Une saison de souffrance et d’attente pour Hamilton ?
Jusqu’à présent, la Ferrari ne lui convient pas mieux que la Mercedes, preuve d’une incompatibilité manifeste. Visiblement découragé par sa dernière course, la nouvelle recrue de Maranello suggère qu’il n’est pas sûr de pouvoir rectifier le tir cette saison.
“En qualifications, il s'agit pour moi d'extraire de la performance. Dans la course d'aujourd'hui, j'ai vraiment tout essayé, mais la voiture ne voulait pas aller plus vite. Je pense que j'aurai aussi du mal à Miami.”
“Pour l'instant, il n'y a pas de solution. Ça risque de se passer comme cela pour le reste de l'année, ça va être pénible.”

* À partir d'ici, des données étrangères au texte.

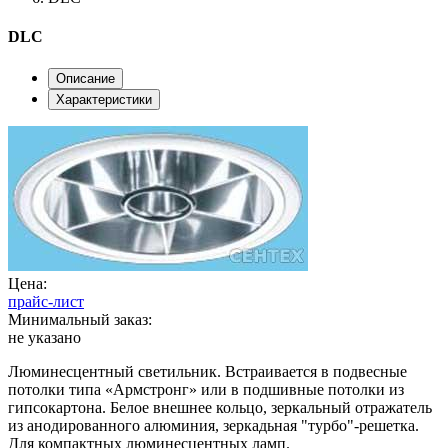
DLC
Описание
Характеристики
Цена:
прайс-лист
Минимальный заказ:
не указано
Люминесцентный светильник. Встраивается в подвесные
потолки типа «Армстронг» или в подшивные потолки из
гипсокартона. Белое внешнее кольцо, зеркальный отражатель
из анодированного алюминия, зеркадьная "турбо"-решетка.
Для компактных люминесцентных ламп.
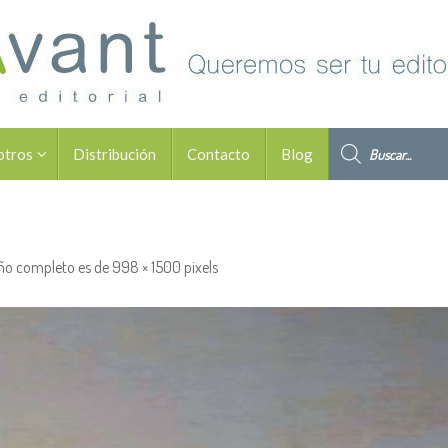
Búsqueda de pro
otros
Distribución
Contacto
Blog
ño completo es de
998 × 1500
pixels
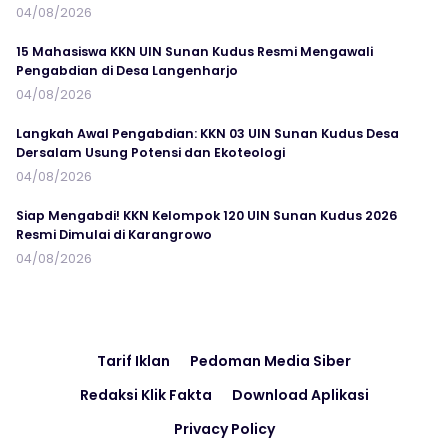
04/08/2026
15 Mahasiswa KKN UIN Sunan Kudus Resmi Mengawali
Pengabdian di Desa Langenharjo
04/08/2026
Langkah Awal Pengabdian: KKN 03 UIN Sunan Kudus Desa
Dersalam Usung Potensi dan Ekoteologi
04/08/2026
Siap Mengabdi! KKN Kelompok 120 UIN Sunan Kudus 2026
Resmi Dimulai di Karangrowo
04/08/2026
Tarif Iklan
Pedoman Media Siber
Redaksi Klik Fakta
Download Aplikasi
Privacy Policy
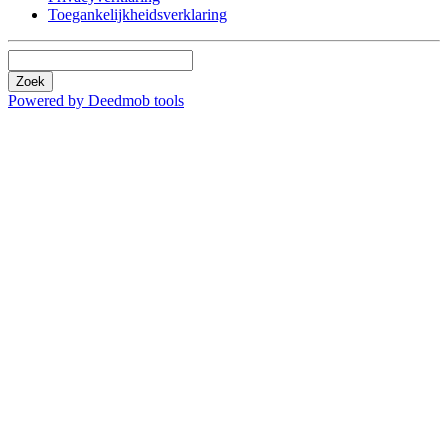
Toegankelijkheidsverklaring
Zoek
Powered by Deedmob tools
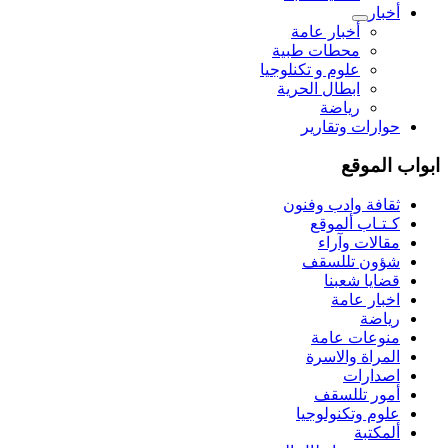
أخبار
أخبار عامة
محطات طبية
علوم و تکنلوجیا
ابطال الحرية
رياضة
حوارات وتقارير
ابواب الموقع
ثقافة وادب وفنون
كـتـاب ألموقع
مقالات وآراء
شؤون تللسقف
قضايا شعبنا
اخبار عامة
رياضة
منوعات عامة
المراة والاسرة
اصدارات
أمور تللسقف
علوم وتكنولوجيا
ألمكتبة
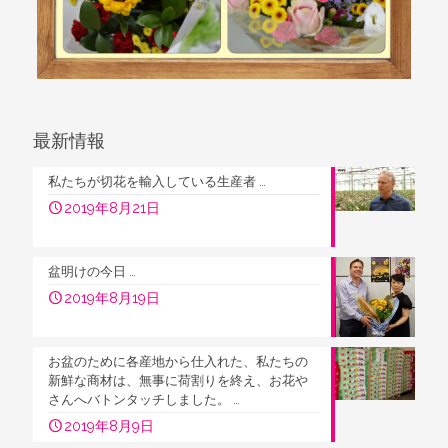
最新情報
私たちが切花を輸入している生産者 …
2019年8月21日
盆明けの今日 …
2019年8月19日
お盆のために各産地から仕入れた、私たちの
新鮮な商材は、無事に荷割りを終え、お花や
さんへバトンタッチしました。 …
2019年8月9日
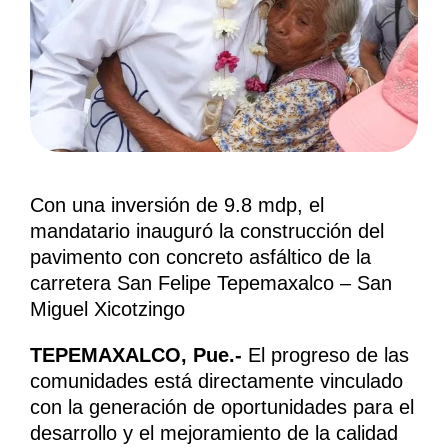
Con una inversión de 9.8 mdp, el
mandatario inauguró la construcción del
pavimento con concreto asfáltico de la
carretera San Felipe Tepemaxalco – San
Miguel Xicotzingo
TEPEMAXALCO, Pue.-
El progreso de las
comunidades está directamente vinculado
con la generación de oportunidades para el
desarrollo y el mejoramiento de la calidad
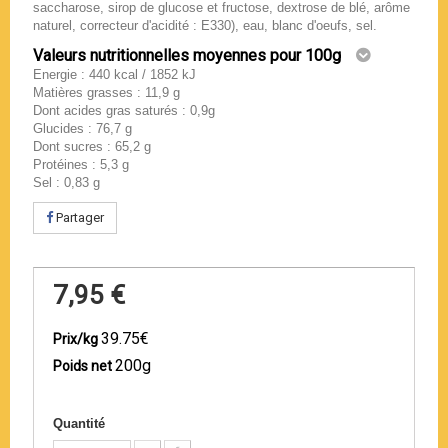
saccharose, sirop de glucose et fructose, dextrose de blé, arôme
naturel, correcteur d'acidité : E330), eau, blanc d'oeufs, sel.
Valeurs nutritionnelles moyennes pour 100g
Energie : 440 kcal / 1852 kJ
Matières grasses : 11,9 g
Dont acides gras saturés : 0,9g
Glucides : 76,7 g
Dont sucres : 65,2 g
Protéines : 5,3 g
Sel : 0,83 g
Partager
7,95 €
39.75€
Prix/kg
200g
Poids net
Quantité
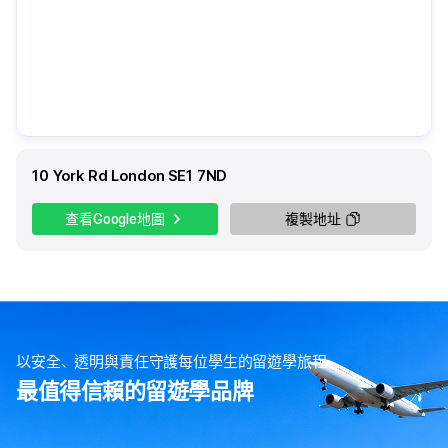
10 York Rd London SE1 7ND
查看Google地圖
複製地址
以安全、透明與責任守護每位學生的留遊學旅程
最值得信賴的留遊學品牌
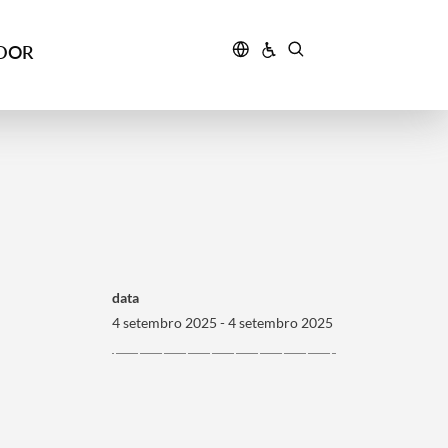
IDOR
data
4 setembro 2025 - 4 setembro 2025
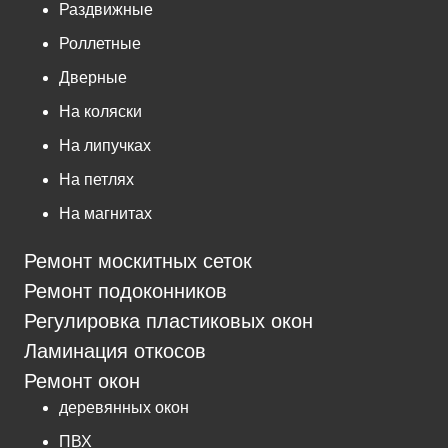
Раздвижные
Роллетные
Дверные
На коляски
На липучках
На петлях
На магнитах
Ремонт москитных сеток
Ремонт подоконников
Регулировка пластиковых окон
Ламинация откосов
Ремонт окон
деревянных окон
ПВХ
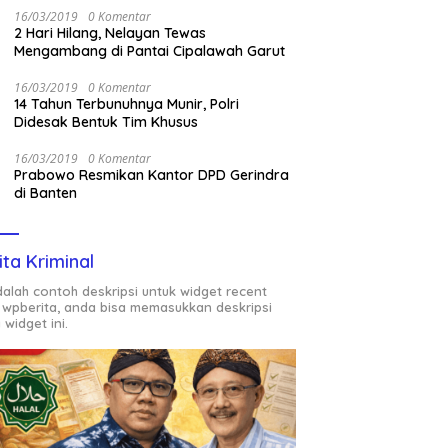
16/03/2019
0 Komentar
2 Hari Hilang, Nelayan Tewas
Mengambang di Pantai Cipalawah Garut
16/03/2019
0 Komentar
14 Tahun Terbunuhnya Munir, Polri
Didesak Bentuk Tim Khusus
16/03/2019
0 Komentar
Prabowo Resmikan Kantor DPD Gerindra
di Banten
ita Kriminal
adalah contoh deskripsi untuk widget recent
 wpberita, anda bisa memasukkan deskripsi
 widget ini.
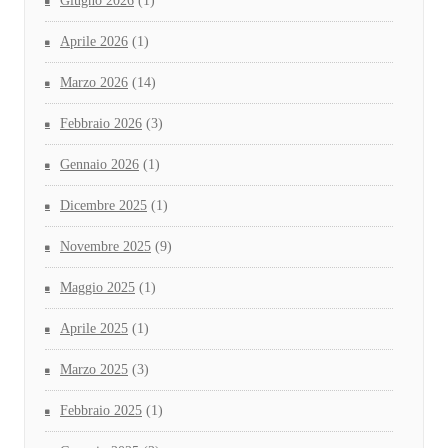
Giugno 2026
(1)
Aprile 2026
(1)
Marzo 2026
(14)
Febbraio 2026
(3)
Gennaio 2026
(1)
Dicembre 2025
(1)
Novembre 2025
(9)
Maggio 2025
(1)
Aprile 2025
(1)
Marzo 2025
(3)
Febbraio 2025
(1)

La Formule 1 inaugurera un nouveau règlement l'année prochaine, et le contrat du Britannique couvre au moins une saison de cette nouvelle ère. De quoi espérer des lendemains qui chantent et éviter la malédiction des Champions du monde ayant rejoint Ferrari ?
“Pour être honnête, je ne sais rien de la voiture de l'année prochaine, a-t-il répondu à la question de savoir si les F1 2026 lui conviendraient mieux. Espérons que ce sera le cas. Avec moins d'effets de sol, j’espère que les choses changeront un peu.”
L’espoir fait vivre – mais pas aller plus vite.